Meta wird die Spieleentwickler Armature Studio, Sanzaru Games und Twisted Pixel schließen. Dies bestätigte das Unternehmen gegenüber dem Magazin Gematsu. Damit verlieren drei auf Virtual-Reality-Titel spezialisierte Studios ihre Zukunft unter dem Meta-Dach.
Die Entscheidung folgt auf einen aktuellen Bericht von Bloomberg, laut dem Meta plant, mehr als 1.000 Stellen in seiner Sparte Reality Labs abzubauen. Diese Abteilung ist unter anderem für die Entwicklung von Virtual-Reality-Headsets sowie entsprechender Software zuständig.
Twisted Pixel und Armature Studio wurden im Oktober 2022 von Meta übernommen, während Sanzaru Games bereits im Februar 2020 Teil des Konzerns wurde.
Armature Studio arbeitete unter anderem an der Virtual-Reality-Version von Resident Evil 4, die von Oculus Studios veröffentlicht wurde, allerdings noch vor der Übernahme durch Meta erschien. Nach dem Kauf brachte das Studio keine neuen Spiele mehr auf den Markt. Zu den früheren Projekten zählen außerdem Batman: Arkham Origins Blackgate und Where the Heart Leads.

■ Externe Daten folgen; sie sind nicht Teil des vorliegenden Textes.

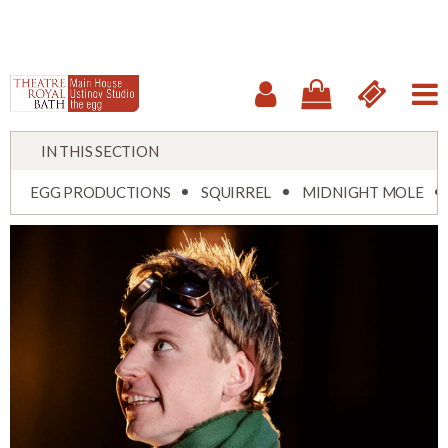
IN THIS SECTION
EGG PRODUCTIONS
SQUIRREL
MIDNIGHT MOLE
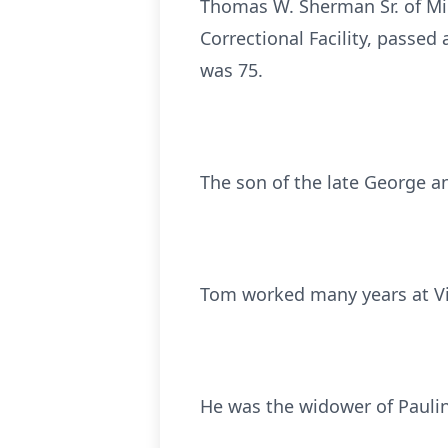
Thomas W. Sherman Sr. of Mid
Correctional Facility, passed
was 75.
The son of the late George a
Tom worked many years at Vis
He was the widower of Pauli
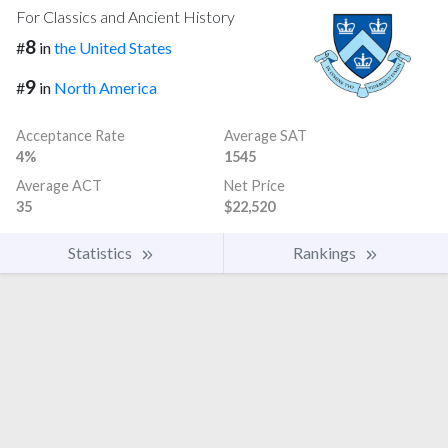
For Classics and Ancient History
8
#
in
the United States
9
#
in
North America
Acceptance Rate
Average SAT
4%
1545
Average ACT
Net Price
35
$22,520
Statistics
Rankings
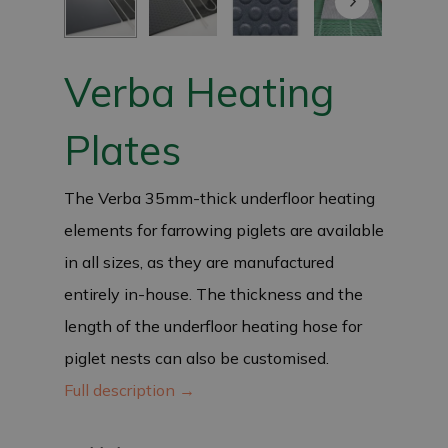
Verba Heating
Plates
The Verba 35mm-thick underfloor heating
elements for farrowing piglets are available
in all sizes, as they are manufactured
entirely in-house. The thickness and the
length of the underfloor heating hose for
piglet nests can also be customised.
Full description →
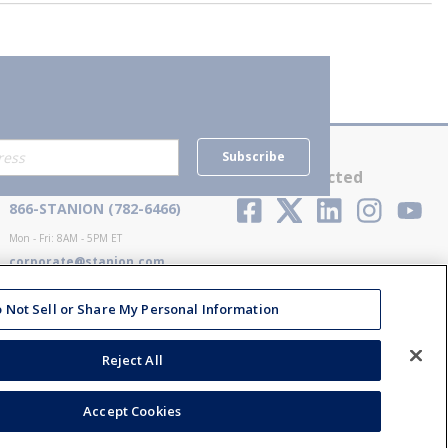
Subscribe
Contact Us
Stay Connected
866-STANION (782-6466)
Mon - Fri: 8AM - 5PM ET
corporate@stanion.com
 Not Sell or Share My Personal Information
Reject All
Accept Cookies
ions
Privacy Policy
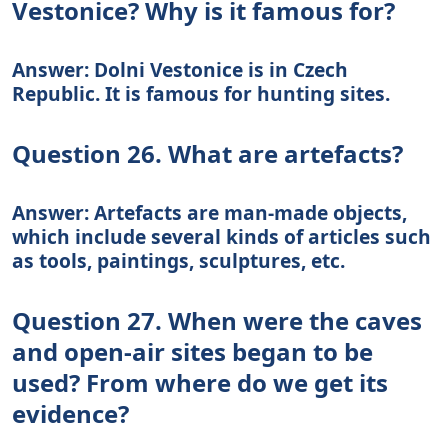
Vestonice? Why is it famous for?
Answer: Dolni Vestonice is in Czech
Republic. It is famous for hunting sites.
Question 26. What are artefacts?
Answer: Artefacts are man-made objects,
which include several kinds of articles such
as tools, paintings, sculptures, etc.
Question 27. When were the caves
and open-air sites began to be
used? From where do we get its
evidence?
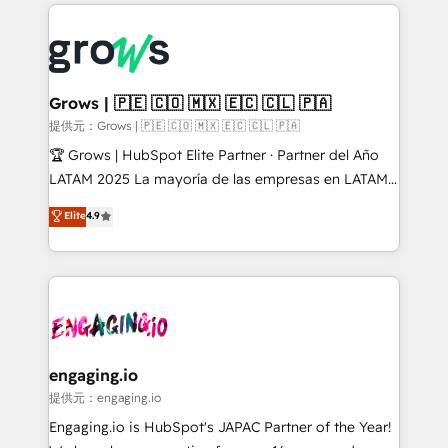
prévisible, croissance mesurable. 🔌 Intégrations
ERP integration expertise across multiple platforms
complexes : ERP (Divalto, Sage X3, Cegid, Pennylane,
✨ Trusted by Polish market leaders and Stock
Dynamics..), VOIP (Aircall, Ringover, Modjo), Shopify,
Market companies
Oneflow. 💻 Développements custom : CRM UI
Extensions (React), Serverless Node.js, Custom
Grows | 🇵🇪 🇨🇴 🇲🇽 🇪🇨 🇨🇱 🇵🇦
Objects, thèmes HubL, agents IA & Breeze AI. 🎯
提供元：Grows | 🇵🇪 🇨🇴 🇲🇽 🇪🇨 🇨🇱 🇵🇦
Secteurs : Industrie, Distribution B2B, SaaS, Services
🏆 Grows | HubSpot Elite Partner · Partner del Año
B2B, Immobilier, Viticulture, Finance. 🚀 Nos livrables
LATAM 2025 La mayoría de las empresas en LATAM
: migration sécurisée, implémentation Marketing +
no tienen un problema de herramientas. Tienen un
Elite
4.9
Sales + Service Hub, synchronisation ERP ↔
problema de orden. Equipos desalineados, datos
HubSpot temps réel, formation équipes. 🏆 +350
dispersos y procesos que dependen de personas
projets livrés. Accrédités HubSpot CRM
clave — no de sistemas. Eso frena el crecimiento,
Implementation, Data Migration & Custom
aunque tengas buena tecnología y ganas de escalar.
Integration. 📩 Parlons de votre projet →
⚙️ Grows ordena los procesos comerciales, alinea
digitaweb.com
marketing, ventas y servicio, e implementa HubSpot
de forma que genera resultados reales desde las
engaging.io
primeras semanas — no meses. 🤝 No entregamos
提供元：engaging.io
proyectos y nos vamos. Nos quedamos como
Engaging.io is HubSpot's JAPAC Partner of the Year!
socios estratégicos, ayudando a sostener y escalar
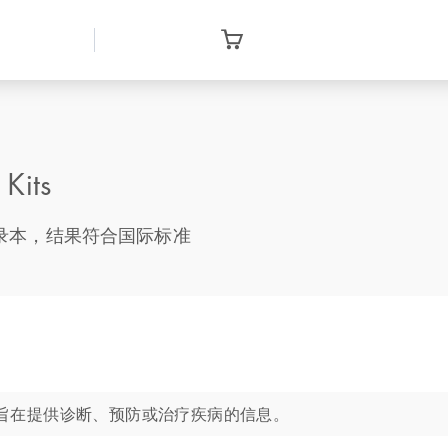
Kits
基因转录本，结果符合国际标准
旨在提供诊断、预防或治疗疾病的信息。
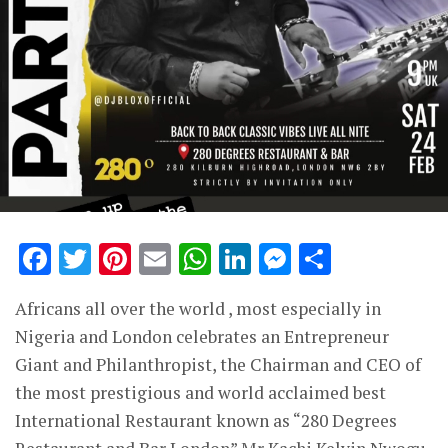
Facebook
Twitter
Pinterest
Email
WhatsApp
LinkedIn
Messenge
Share
Africans all over the world , most especially in
Nigeria and London celebrates an Entrepreneur
Giant and Philanthropist, the Chairman and CEO of
the most prestigious and world acclaimed best
International Restaurant known as “280 Degrees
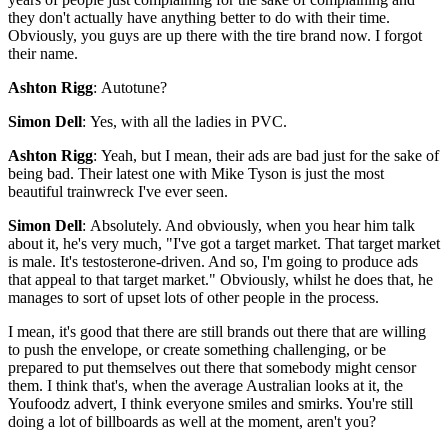
they don't actually have anything better to do with their time.
Obviously, you guys are up there with the tire brand now. I forgot
their name.
Ashton Rigg
: Autotune?
Simon Dell
: Yes, with all the ladies in PVC.
Ashton Rigg
: Yeah, but I mean, their ads are bad just for the sake of
being bad. Their latest one with Mike Tyson is just the most
beautiful trainwreck I've ever seen.
Simon Dell
: Absolutely. And obviously, when you hear him talk
about it, he's very much, "I've got a target market. That target market
is male. It's testosterone-driven. And so, I'm going to produce ads
that appeal to that target market." Obviously, whilst he does that, he
manages to sort of upset lots of other people in the process.
I mean, it's good that there are still brands out there that are willing
to push the envelope, or create something challenging, or be
prepared to put themselves out there that somebody might censor
them. I think that's, when the average Australian looks at it, the
Youfoodz advert, I think everyone smiles and smirks. You're still
doing a lot of billboards as well at the moment, aren't you?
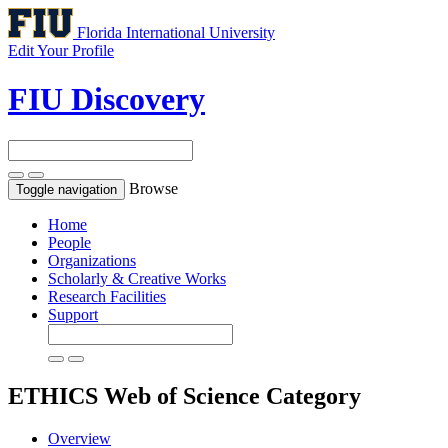
Florida International University
Edit Your Profile
FIU Discovery
Browse
Toggle navigation
Home
People
Organizations
Scholarly & Creative Works
Research Facilities
Support
ETHICS
Web of Science Category
Overview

Sanzaru Games war verantwortlich für Asgard’s Wrath sowie den Nachfolger Asgard’s Wrath 2, beide entwickelt im Auftrag von Oculus Studios. Darüber hinaus machte sich das Studio zuvor einen Namen mit Spielen, die von Sony Interactive Entertainment veröffentlicht wurden, darunter Secret Agent Clank, The Sly Collection und Sly Cooper: Thieves in Time. Auch für SEGA entwickelte Sanzaru Titel wie Sonic Boom: Shattered Crystal und Sonic Boom: Fire & Ice.
Twisted Pixel entwickelte zuletzt Marvel’s Deadpool VR für Oculus Studios, ist jedoch vor allem für seine kreativen Titel aus der Xbox-360-Ära bekannt, darunter ‘Splosion Man und Ms. Splosion Man.
In einer Stellungnahme erklärte ein Sprecher von Meta: Bereits im vergangenen Monat habe man angekündigt, Investitionen vom Metaverse-Bereich hin zu Wearables zu verlagern. Die Schließung der Studios sei Teil dieser strategischen Neuausrichtung. Die eingesparten Mittel sollen dem Wachstum des Wearables-Geschäfts im laufenden Jahr zugutekommen.